Each site holds one or more documents, referred to as Web pages. Each Web page can contain a link to other pages in the same site or at other sites. The pages can be retrieved and viewed by using browsers. Let us go through the scenario shown in Figure . The client needs to see some information that it knows belongs to site A. It sends a request through its browser, a program that is designed to fetch Web documents. The request, among other information, includes the address of the site and the Web page, called the URL, which we will discuss shortly. The server at site A finds the document and sends it to the client. When the user views the document, she finds some references to other documents, including a Web page at site B. The reference has the URL for the new site. The user is also interested in seeing this document. The client sends another request to the new site, and the new page is retrieved.
BROWSER
A variety of vendors offer commercial browsers that interpret and display a Web document, and all use nearly the same architecture. Each browser usually consists of three parts: a controller, client protocol, and interpreters. The controller receives input from the keyboard or the mouse and uses the client programs to access the document. After the document has been accessed, the controller uses one of the interpreters to display the document on the screen. The client protocol can be one of the protocols described previously such as FTP or HTIP (described later in the chapter). The interpreter can be HTML, Java, or JavaScript, depending on the type of document.


SERVER
The Web page is stored at the server. Each time a client request arrives, the corresponding document is sent to the client.
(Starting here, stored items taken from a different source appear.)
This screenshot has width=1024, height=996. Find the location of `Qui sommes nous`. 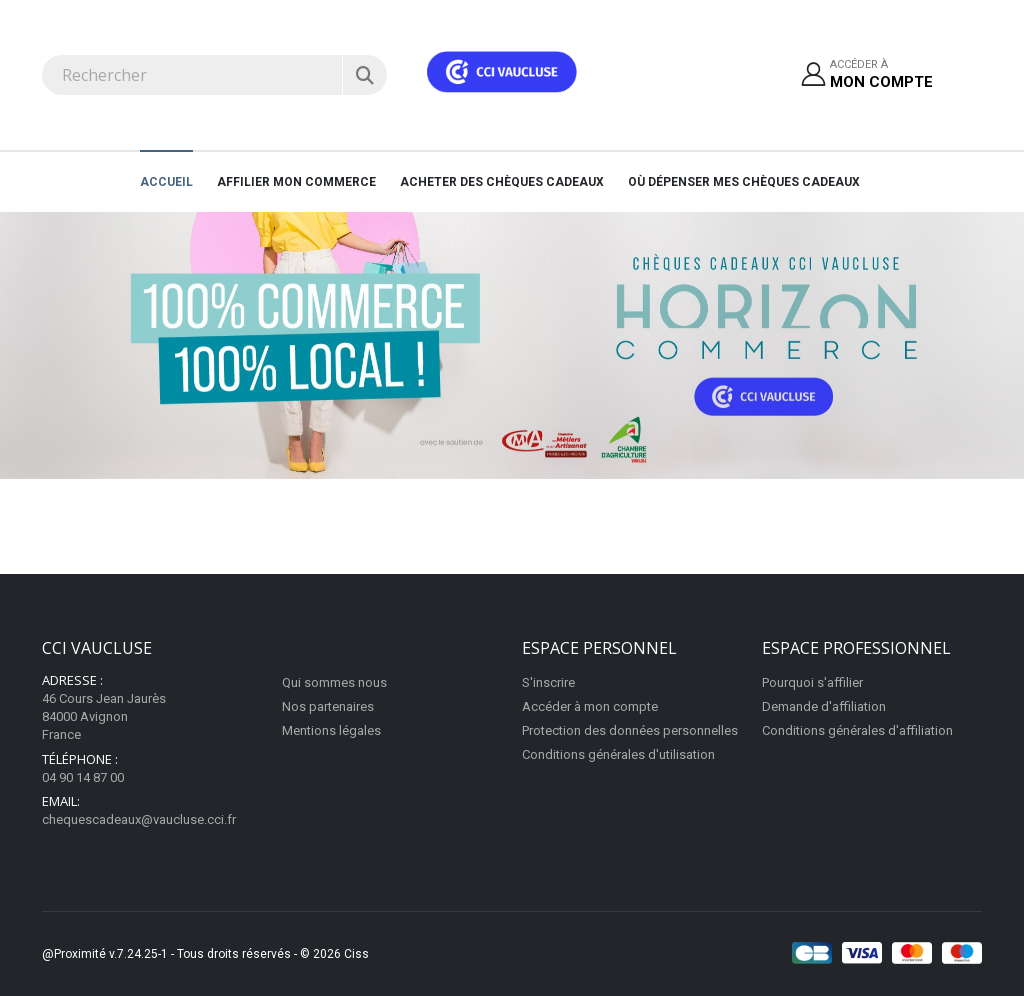

Qui sommes nous is located at coordinates (334, 682).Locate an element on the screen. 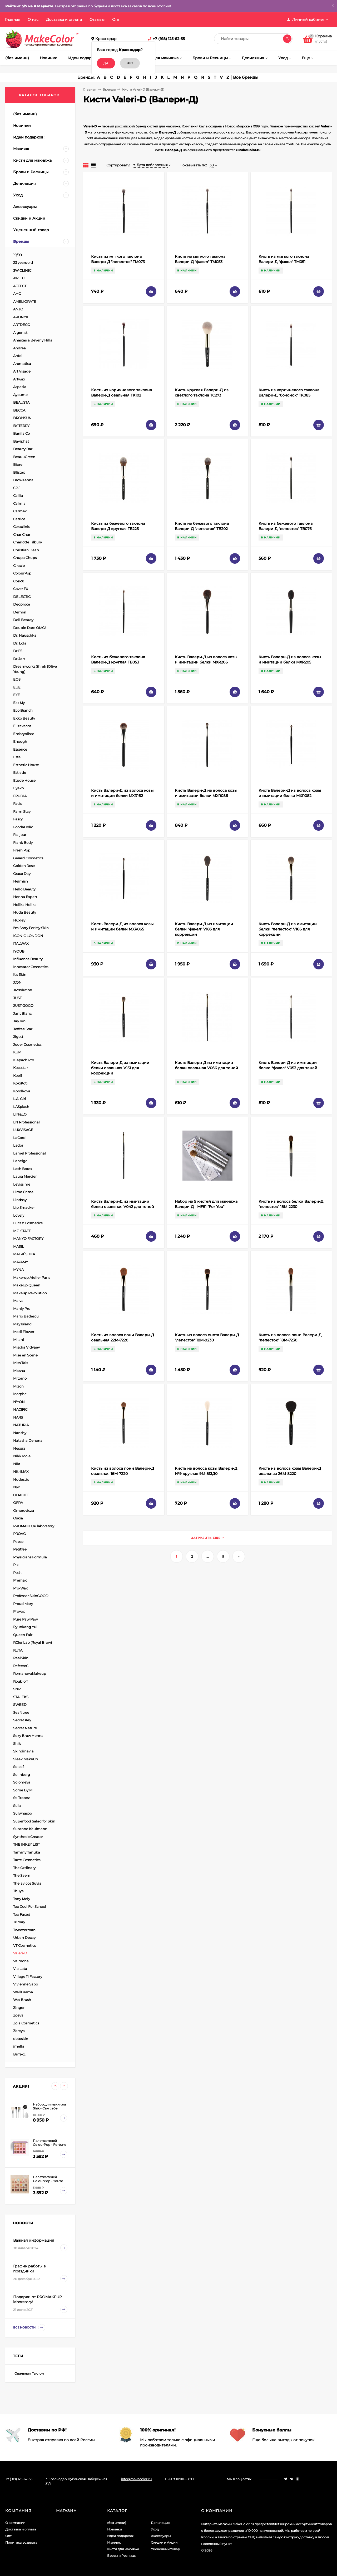  IYOUB is located at coordinates (18, 951).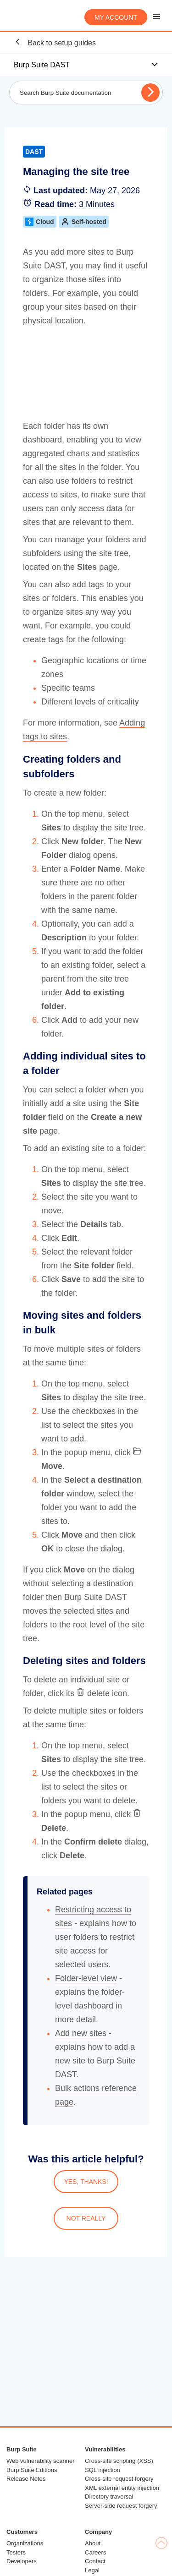  Describe the element at coordinates (25, 2478) in the screenshot. I see `Release Notes` at that location.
To improve efficiency, servers normally store requested files in a cache in memory; memory is faster to access than disk. A server can also become more efficient through multithreading or multiprocessing. In this case, a server can answer more than one request at a time.
URL
A client that wants to access a Web page needs the address. To facilitate the access of documents distributed throughout the world, HTTP uses locators. The uniform resource locator (URL) is a standard for specifying any kind of information on the Internet. The URL defines four things: protocol, host computer, port, and path.
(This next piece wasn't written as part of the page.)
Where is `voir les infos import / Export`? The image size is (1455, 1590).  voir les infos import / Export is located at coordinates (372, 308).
The protocol is the client/server program used to retrieve the document. Many different protocols can retrieve a document; among them are FTP or HTTP. The most common today is HTTP. The host is the computer on which the information is located, although the name of the computer can be an alias. Web pages are usually stored in computers, and computers are given alias names that usually begin with the characters “www”. This is not mandatory, however, as the host can be any name given to the computer that hosts the Web page. The URL can optionally contain the port number of the server. If the port is included, it is inserted between the host and the path, and it is separated from the host by a colon. Path is the pathname of the file where the information is located. Note that the path can itself contain slashes that, in the UNIX operating system, separate the directories from the subdirectories and files.